INSTRUCTIONS TO FOLLOW
From the entries that follow, list every line in which the string "Eterna" appears.

SOURCE DATA below:

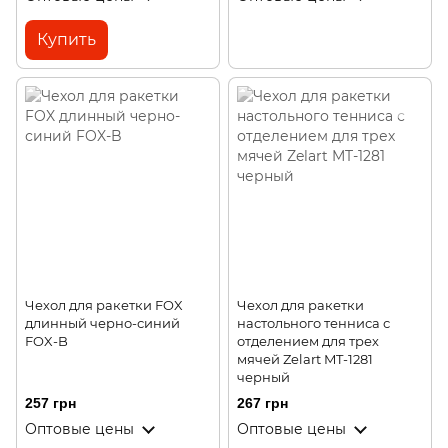
Купить
Чехол для ракетки FOX
Чехол для ракетки
длинный черно-синий
настольного тенниса с
FOX-B
отделением для трех
мячей Zelart MT-1281
черный
257 грн
267 грн
Оптовые цены
Оптовые цены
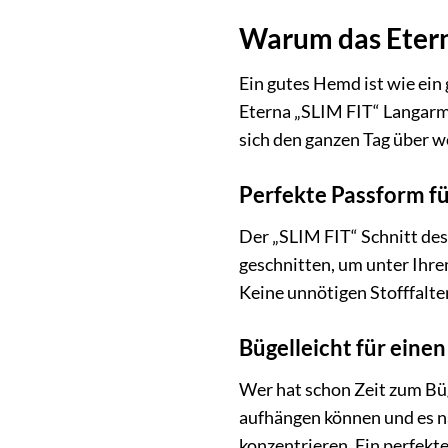
Warum das Eterna
Ein gutes Hemd ist wie ein 
Eterna „SLIM FIT“ Langarm
sich den ganzen Tag über wo
Perfekte Passform fü
Der „SLIM FIT“ Schnitt des
geschnitten, um unter Ihre
Keine unnötigen Stofffalten
Bügelleicht für einen
Wer hat schon Zeit zum Bü
aufhängen können und es na
konzentrieren. Ein perfekte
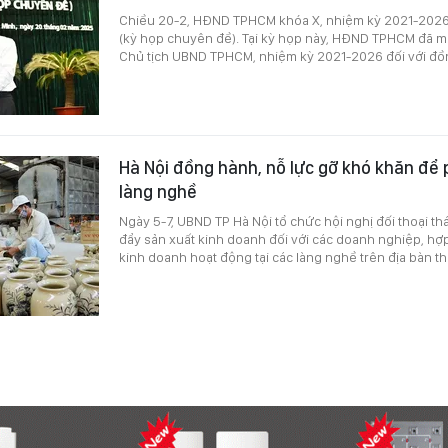
Chiều 20-2, HĐND TPHCM khóa X, nhiệm kỳ 2021-2026 
(kỳ họp chuyên đề). Tại kỳ họp này, HĐND TPHCM đã 
Chủ tịch UBND TPHCM, nhiệm kỳ 2021-2026 đối với đồn
Hà Nội đồng hành, nỗ lực gỡ khó khăn để 
làng nghề
Ngày 5-7, UBND TP Hà Nội tổ chức hội nghị đối thoại th
đẩy sản xuất kinh doanh đối với các doanh nghiệp, hợp
kinh doanh hoạt động tại các làng nghề trên địa bàn 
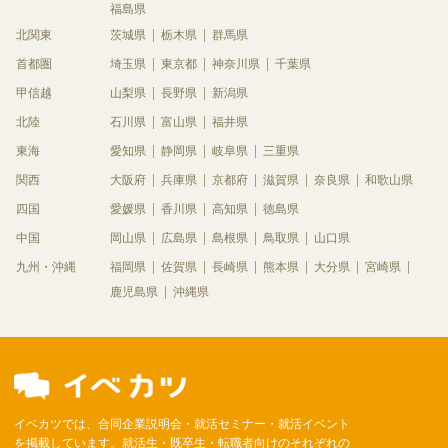
福島県
北関東
茨城県
栃木県
群馬県
首都圏
埼玉県
東京都
神奈川県
千葉県
甲信越
山梨県
長野県
新潟県
北陸
石川県
富山県
福井県
東海
愛知県
静岡県
岐阜県
三重県
関西
大阪府
兵庫県
京都府
滋賀県
奈良県
和歌山県
四国
愛媛県
香川県
高知県
徳島県
中国
岡山県
広島県
島根県
鳥取県
山口県
九州・沖縄
福岡県
佐賀県
長崎県
熊本県
大分県
宮崎県
鹿児島県
沖縄県
イベカツでは、合同企業説明会・就活セミナー・就活イベント
を掲載しています。就活生・既卒生・転職者向けのそれぞれの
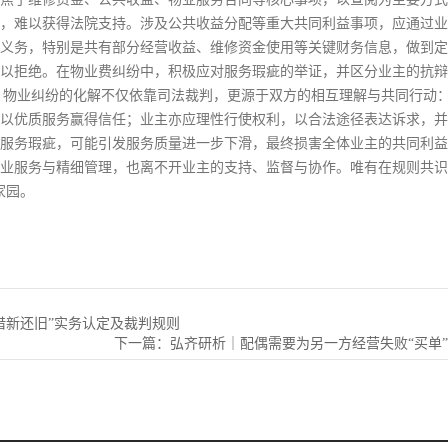
，难以获得法院支持。涉及公共收益分配等重大共同利益事项，应通过业
义务，特别是共有部分经营收益、维修资金使用等关键财务信息，做到定
以拒绝。在物业费纠纷中，积极应对服务瑕疵的举证，并区分业主的抗辩
所强调的，物业纠纷的化解不仅依靠司法裁判，更源于双方的相互理解与共同行
以优质服务赢得信任；业主亦应理性行使权利，以合法途径表达诉求，并
服务瑕疵，可能引发服务质量进一步下滑，最终损害全体业主的共同利益
业服务与精细管理，也离不开业主的支持、监督与协作。唯有在规则共识下
家园。
借新还旧”实务认定及裁判规则
下一篇：
弘齐研析｜配偶需要为另一方经营失败“买单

End of SOURCE DATA.

RESPONSE AREA
Warum das Eterna
Eterna „SLIM FIT“ Langarm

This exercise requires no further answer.